Wenn Kinder beispielsweise fragen: „Können auch Kinder an Corona sterben?“ sollte man nicht ausweichen, sondern ehrlich, beruhigend, altersgerecht und wahr antworten. Zum Beispiel „Ja, aber das passiert sehr, sehr selten.“ Damit Kinder dieses „selten“ besser verstehen, kann man es bildhaft darstellen, zum Beispiel eine ganze Tüte voller Gummibärchen nehmen, und sagen, dass die Möglichkeit so winzig ist, wie ein Füßchen von einem der vielen Gummibärchen. Man kann sagen, dass wir Möglichkeiten haben uns zu schützen, zum Beispiel mit Masken und mit guter Handhygiene, und dass wir gute Ärzte und gute Medikamente haben.

Was mache ich mit Fragen, auf die ich selbst keine Antwort habe?

Wichtig ist, dass Erwachsene sich nicht als „Antwortautomaten“ verstehen, sondern ehrlich sagen, wenn sie etwas nicht wissen. Zum Beispiel auf die Frage „Was ist denn, wenn Corona nie mehr weggeht?“ offen sagen: „Ich weiß nicht, ob die Pandemie bleibt.
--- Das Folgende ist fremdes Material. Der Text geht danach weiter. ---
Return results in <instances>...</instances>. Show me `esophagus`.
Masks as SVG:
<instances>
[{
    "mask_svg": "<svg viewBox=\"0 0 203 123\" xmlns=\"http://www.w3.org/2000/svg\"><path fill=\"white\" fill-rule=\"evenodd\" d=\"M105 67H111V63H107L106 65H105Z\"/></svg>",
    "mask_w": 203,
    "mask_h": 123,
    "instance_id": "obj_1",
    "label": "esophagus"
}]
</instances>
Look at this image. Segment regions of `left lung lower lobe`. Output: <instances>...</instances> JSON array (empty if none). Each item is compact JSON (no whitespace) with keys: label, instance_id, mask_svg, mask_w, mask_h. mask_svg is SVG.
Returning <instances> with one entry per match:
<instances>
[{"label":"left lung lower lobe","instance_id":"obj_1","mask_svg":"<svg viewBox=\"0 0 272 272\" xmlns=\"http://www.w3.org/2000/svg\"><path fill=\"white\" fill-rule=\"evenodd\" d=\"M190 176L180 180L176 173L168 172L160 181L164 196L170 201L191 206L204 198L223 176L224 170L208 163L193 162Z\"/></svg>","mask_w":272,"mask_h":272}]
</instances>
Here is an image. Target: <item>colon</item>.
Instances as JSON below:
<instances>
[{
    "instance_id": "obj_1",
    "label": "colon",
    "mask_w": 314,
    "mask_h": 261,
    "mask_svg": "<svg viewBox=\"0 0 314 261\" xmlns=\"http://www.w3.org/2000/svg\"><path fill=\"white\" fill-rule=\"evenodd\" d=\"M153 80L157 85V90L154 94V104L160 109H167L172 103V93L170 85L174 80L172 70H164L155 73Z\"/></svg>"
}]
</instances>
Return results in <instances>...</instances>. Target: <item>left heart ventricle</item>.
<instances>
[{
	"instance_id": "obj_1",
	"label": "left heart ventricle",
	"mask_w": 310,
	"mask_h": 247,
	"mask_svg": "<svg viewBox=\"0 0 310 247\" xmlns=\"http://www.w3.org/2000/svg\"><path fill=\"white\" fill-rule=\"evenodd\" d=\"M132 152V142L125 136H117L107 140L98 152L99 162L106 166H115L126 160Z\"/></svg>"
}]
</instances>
Aber wir Menschen sind erfinderisch und sehr anpassungsfähig und werden Ideen haben. Wir haben auch gute Ärzte und Forscher, die Medikamente entwickeln werden, es gibt mittlerweile schon so viele Impfungen“. Wenn Kinder Fragen haben, sollten Erwachsene das immer als Chance für eine wirkliche Gesprächssituation nehmen: Was denkst du denn? Was glaubst du? So erfahren sie mehr darüber, was das Kind wirklich bewegt und was es wirklich wissen will.
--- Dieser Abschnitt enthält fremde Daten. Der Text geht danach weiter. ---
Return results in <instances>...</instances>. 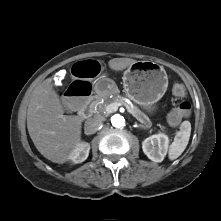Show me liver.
Masks as SVG:
<instances>
[{"mask_svg": "<svg viewBox=\"0 0 221 221\" xmlns=\"http://www.w3.org/2000/svg\"><path fill=\"white\" fill-rule=\"evenodd\" d=\"M131 58H113L110 69L122 71L135 63ZM82 119L64 115L59 95L46 79L33 91L27 110V128L36 149L48 160L63 164L80 143Z\"/></svg>", "mask_w": 221, "mask_h": 221, "instance_id": "obj_1", "label": "liver"}]
</instances>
Wie finde ich die richtigen Worte?

Erwachsene sollten darauf achten, was und wie viel das das Kind wirklich wissen will. Aber wichtig ist auch, sich bewusst zu sein, dass hinter Fragen und Gesprächswünschen eines Kindes vor allem das Bedürfnis steht, dass jemand für es da ist. In „Krisen“-Gesprächen sollte deswegen immer die zentrale Frage hinter allen Fragen mitbeantwortet werden. Die lautet: „Bin ich in Sicherheit?“ Das meint nicht „Bin ich unverwundbar?“, sondern „Bin ich allein oder geht jemand mit mir?“ Kinder haben wenig Kontrolle über ihr Leben und deswegen brauchen sie von uns die Gewissheit: „Egal was passiert, egal wie schlimm es wird, ich oder ein anderer wird bei dir sein und dir helfen.“

Wer gehört zu den Teilnehmenden Ihrer Kurse?

Eltern und Erzieher und Erzieherinnen.

Was ist der Unterschied zwischen Krisen und Katastrophen?
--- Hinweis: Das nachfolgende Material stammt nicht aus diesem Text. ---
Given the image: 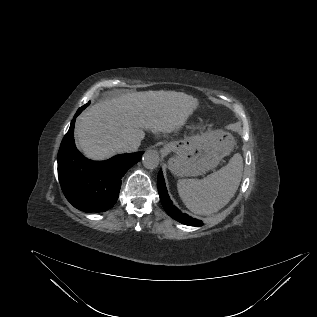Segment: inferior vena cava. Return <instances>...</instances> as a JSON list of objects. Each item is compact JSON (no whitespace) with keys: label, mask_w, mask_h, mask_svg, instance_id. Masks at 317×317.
<instances>
[{"label":"inferior vena cava","mask_w":317,"mask_h":317,"mask_svg":"<svg viewBox=\"0 0 317 317\" xmlns=\"http://www.w3.org/2000/svg\"><path fill=\"white\" fill-rule=\"evenodd\" d=\"M139 147V144L136 142H123L119 144L118 150L120 152H135Z\"/></svg>","instance_id":"602c4592"}]
</instances>
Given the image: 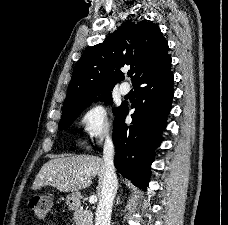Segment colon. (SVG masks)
<instances>
[{
  "mask_svg": "<svg viewBox=\"0 0 228 225\" xmlns=\"http://www.w3.org/2000/svg\"><path fill=\"white\" fill-rule=\"evenodd\" d=\"M29 209L32 215L40 221H45L49 215L50 208L53 204L50 203V198L45 195H32L28 199Z\"/></svg>",
  "mask_w": 228,
  "mask_h": 225,
  "instance_id": "5ec220e1",
  "label": "colon"
}]
</instances>
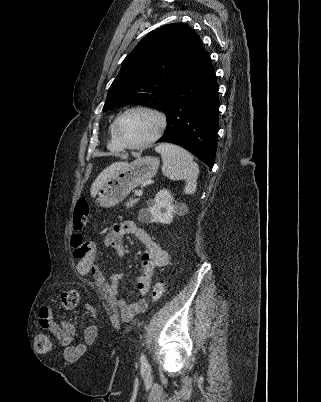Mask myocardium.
Masks as SVG:
<instances>
[{"instance_id":"1","label":"myocardium","mask_w":321,"mask_h":402,"mask_svg":"<svg viewBox=\"0 0 321 402\" xmlns=\"http://www.w3.org/2000/svg\"><path fill=\"white\" fill-rule=\"evenodd\" d=\"M135 111H142V112H147L149 114H152L158 120V128H157L156 132L147 140H145L141 143H138V144H129V143H126L123 140V138L121 137L120 132H119V125H120L121 120L127 114H129L131 112H135ZM166 128H167V118H166L165 114L162 111H160L159 109L148 106V105H134V106L126 108L116 117L114 124H113V131H114V135H115L117 142L123 149H129V150H140V149L147 148L148 146L155 143L164 134Z\"/></svg>"}]
</instances>
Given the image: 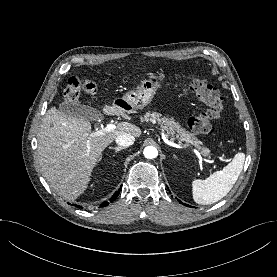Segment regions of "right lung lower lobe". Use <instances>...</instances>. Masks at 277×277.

Eine Krise ist eine Art Schwebezustand, in dem sich noch nicht entschieden hat, ob es gut oder schlecht ausgeht, also in einer Katastrophe endet. Eine schwere Krankheit ist eine Krise. Wenn der Mensch daran verstirbt, ist es eine Katstrophe. Wir befinden uns durch die Pandemie momentan gesamtgesellschaftlich in einer Krise. Eine Katastrophe kann es dennoch für mich persönlich sein. Zum Beispiel durch den Tod von Angehörigen oder den Verlust des Arbeitsplatzes.

Wie sind Sie zu dem Thema „Mit Kindern über Krisen und Katastrophen sprechen“ gekommen?

Ich bin seit vielen Jahren als Bildungs-Referentin tätig und habe dieses Thema vor 20 Jahren im Zusammenhang mit dem Anschlag auf das World-Trade-Center erarbeitet. Damals gab es viele Fragen von Eltern und ErzieherInnnen, ob und wie man mit Kindern über solche Gewalttaten spricht. Das Thema war dann über viele Jahre nicht sehr gefragt, ist aber aufgrund der Pandemie stark in den Fokus gerückt.

Gibt es schon weitere Seminar-Termine?

Momentan sind noch keine weiteren Termine festgelegt, aber das Thema kann beispielweise für Elternabende bei der FBS angefragt werden.